Word from officials is that this lawyer, who once won a temporary reprieve for beleaguered motorists against the country’s most-hated traffic camera scheme, has taken to social media to say his piece after the High Court finally settled the matter.
He says he respects the SC decision. He says the fight was not for nothing. And then, in the same breath, he tells the local governments running these camera-and-ticket operations that they’d best not just flip the switch back on as if nothing happened. Revisit it, he says. Amend it. Fix what’s broken before the tickets start flying again. Our tipster tells us the lawyer isn’t stopping at strongly worded posts, either. He’s mobilizing his group of volunteer counsel and paralegals to sit down with the metro’s traffic authority — offering, of all things, free legal literacy for the very drivers who’ll be caught in the next round of violations.
Think seminars on how to contest a ticket before the adjudication board, minus the usual runaround.
But the real tea is in the fine print of his three-point wish list, which insiders say is already circulating among traffic policy wonks:
Take the cameras, the software, and the data out of private hands entirely was the first proposal. Put the whole apparatus under a state agency, whether that’s the land transport regulator or the transport department itself, either building the system outright or handing it over eventually through a build-and-transfer deal, with a flat maintenance fee to keep costs predictable.
No more revenue-sharing arrangements that make citizens wonder who’s really profiting off their bad left turns.
There should be one gatekeeper for motorists’ personal data. Spread that database across too many hands, Nosy Tarsee says the lawyer argues, and you’re just inviting leaks, hacks, and misuse. Consolidate it under the licensing agency and be done with it.
Stop the fines free-for-all. Different cities, different agencies, different price tags for the same infraction has bred nothing but confusion and suspicion.
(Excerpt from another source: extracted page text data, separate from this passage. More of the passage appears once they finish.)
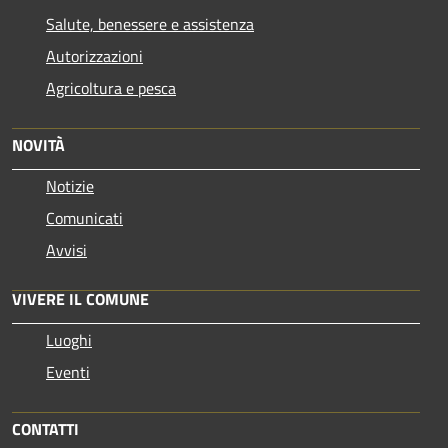
Salute, benessere e assistenza
Autorizzazioni
Agricoltura e pesca
NOVITÀ
Notizie
Comunicati
Avvisi
VIVERE IL COMUNE
Luoghi
Eventi
CONTATTI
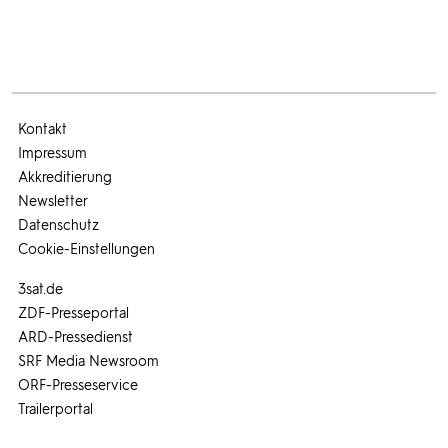
Kontakt
Impressum
Akkreditierung
Newsletter
Datenschutz
Cookie-Einstellungen
3sat.de
ZDF-Presseportal
ARD-Pressedienst
SRF Media Newsroom
ORF-Presseservice
Trailerportal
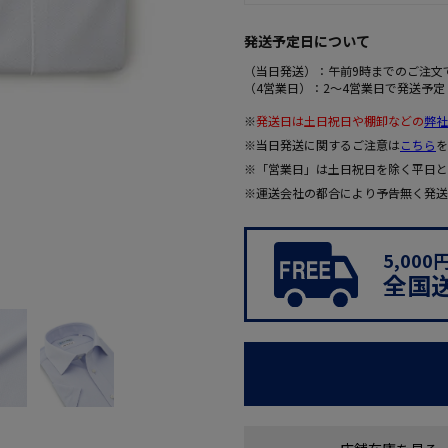
発送予定日について
（当日発送）：午前9時までのご注文
（4営業日）：2～4営業日で発送予定
※
発送日は土日祝日や棚卸などの
弊社
※当日発送に関するご注意は
こちら
を
※「営業日」は土日祝日を除く平日と
※運送会社の都合により予告無く発送
5,00
全国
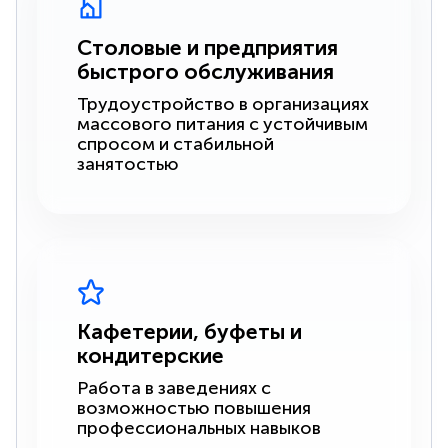
Столовые и предприятия
быстрого обслуживания
Трудоустройство в организациях
массового питания с устойчивым
спросом и стабильной
занятостью
Кафетерии, буфеты и
кондитерские
Работа в заведениях с
возможностью повышения
профессиональных навыков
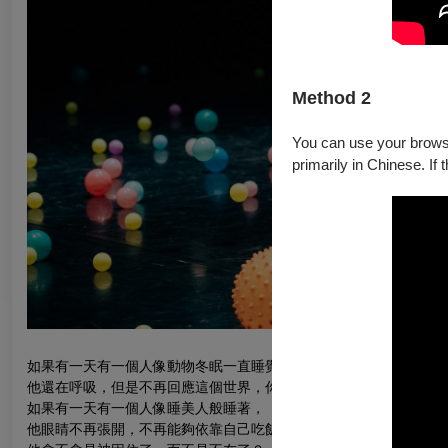
Method 2
You can use your browser
primarily in Chinese. If 
如果有一天有一個人像動物冬眠一直睡覺，
他還在呼吸，但是不再回應這個世界，你覺得他還在嗎？
如果有一天有一個人像睡美人般睡著，
他眼睛不再張開，不再能夠依靠自己吃飯，好像也不再思考，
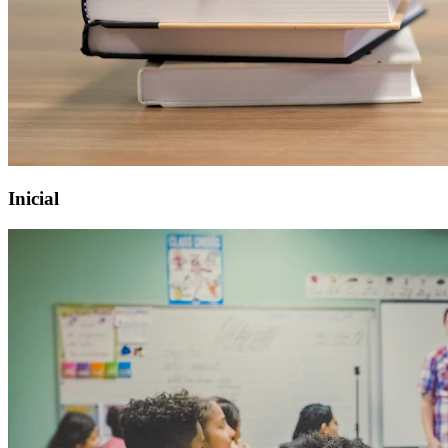
Inicial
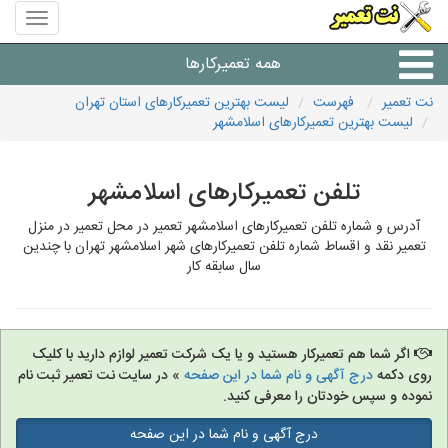
منوی
سایت
نت
همه تعمیرکارها
تعمیر
نت تعمیر
فهرست
لیست بهترین تعمیرکارهای استان تهران
لیست بهترین تعمیرکارهای اسلامشهر
شرکت های تعمیرات لوازم
تلفن تعمیرکارهای اسلامشهر
آدرس و شماره تلفن تعمیرکارهای اسلامشهر تعمیر در محل تعمیر در منزل
تعمیر نقد و اقساط شماره تلفن تعمیرکارهای شهر اسلامشهر تهران با چندین
سال سابقه کار
اگر شما هم تعمیرکار هستید و یا یک شرکت تعمیر لوازم دارید با کلیک
روی دکمه
درج آگهی و نام شما در این صفحه
» در سایت نت تعمیر ثبت نام
نموده و سپس خودتان را معرفی کنید.
درج آگهی و نام شما در این صفحه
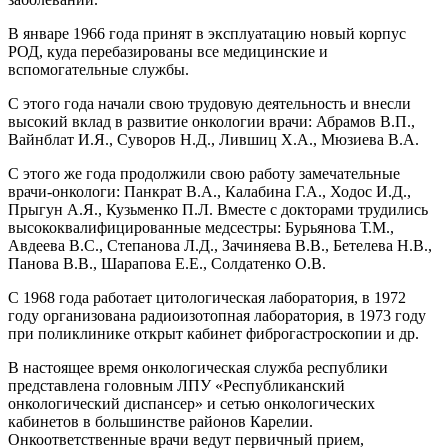
В январе 1966 года принят в эксплуатацию новый корпус
РОД, куда перебазированы все медицинские и
вспомогательные службы.
С этого года начали свою трудовую деятельность и внесли
высокий вклад в развитие онкологии врачи: Абрамов В.П.,
Вайнблат И.Я., Суворов Н.Д., Лившиц Х.А., Мюзиева В.А.
С этого же года продолжили свою работу замечательные
врачи-онкологи: Панкрат В.А., Калабина Г.А., Ходос И.Д.,
Прыгун А.Я., Кузьменко П.Л. Вместе с докторами трудились
высококвалифицированные медсестры: Бурьянова Т.М.,
Авдеева B.C., Степанова Л.Д., Зачиняева В.В., Бетелева Н.В.,
Панова В.В., Шарапова Е.Е., Солдатенко О.В.
С 1968 года работает цитологическая лаборатория, в 1972
году организована радиоизотопная лаборатория, в 1973 году
при поликлинике открыт кабинет фиброгастроскопии и др.
В настоящее время онкологическая служба республики
представлена головным ЛПУ «Республиканский
онкологический диспансер» и сетью онкологических
кабинетов в большинстве районов Карелии.
Онкоответственные врачи ведут первичный прием,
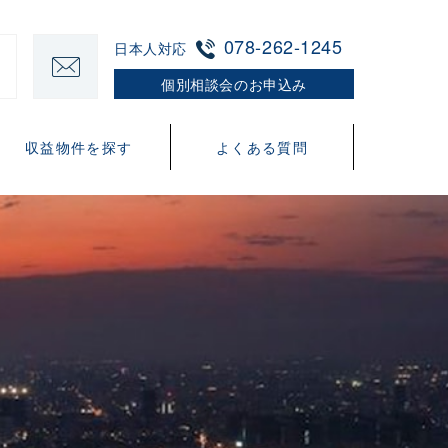
078-262-1245
日本人対応
個別相談会のお申込み
収益物件を探す
よくある質問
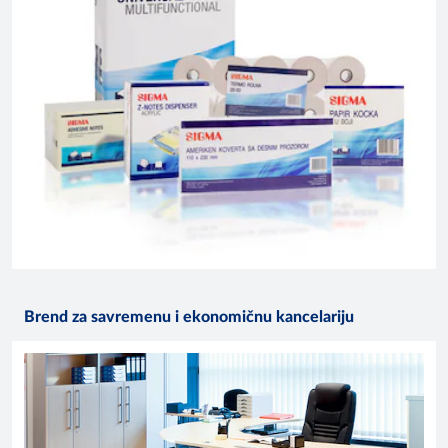
Brend za savremenu i ekonomičnu kancelariju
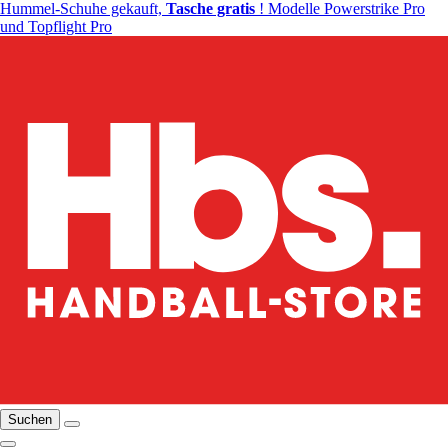
Hummel-Schuhe gekauft,
Tasche gratis
! Modelle Powerstrike Pro
und Topflight Pro
Suchen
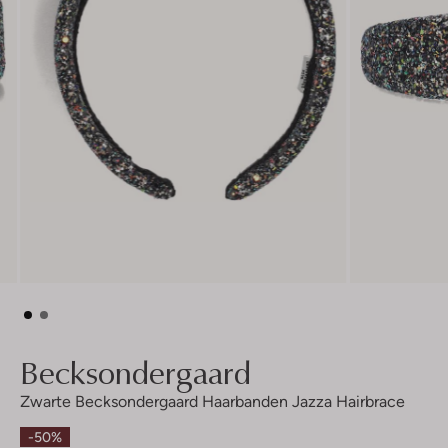
Becksondergaard
Zwarte Becksondergaard Haarbanden Jazza Hairbrace
-50%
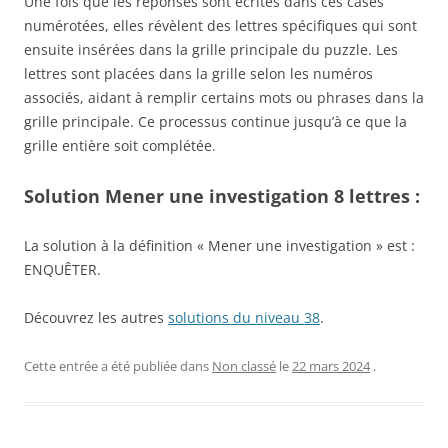
Une fois que les réponses sont écrites dans ces cases
numérotées, elles révèlent des lettres spécifiques qui sont
ensuite insérées dans la grille principale du puzzle. Les
lettres sont placées dans la grille selon les numéros
associés, aidant à remplir certains mots ou phrases dans la
grille principale. Ce processus continue jusqu’à ce que la
grille entière soit complétée.
Solution Mener une investigation 8 lettres :
La solution à la définition « Mener une investigation » est :
ENQUÊTER.
Découvrez les autres
solutions du niveau 38
.
Cette entrée a été publiée dans
Non classé
le
22 mars 2024
.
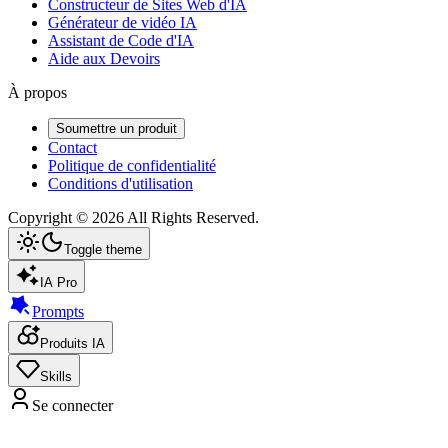
Constructeur de Sites Web d'IA
Générateur de vidéo IA
Assistant de Code d'IA
Aide aux Devoirs
À propos
Soumettre un produit
Contact
Politique de confidentialité
Conditions d'utilisation
Copyright ©
2026
All Rights Reserved.
Toggle theme
IA Pro
Prompts
Produits IA
Skills
Se connecter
He wants uniform penalties, backed by actual data and study, not whatever number sounded reasonable in a budget meeting.
With the reprieve lifted and local governments already relaunching, insiders whisper he’s positioning himself as the field’s self-appointed watchdog — ready to needle any LGU that reactivates its camera program without so much as a nod to the concerns that got the whole thing dragged to the Supreme Court in the first place.
Consider this Scuttle’s way of saying: Don’t touch that ticket machine just yet, mayors.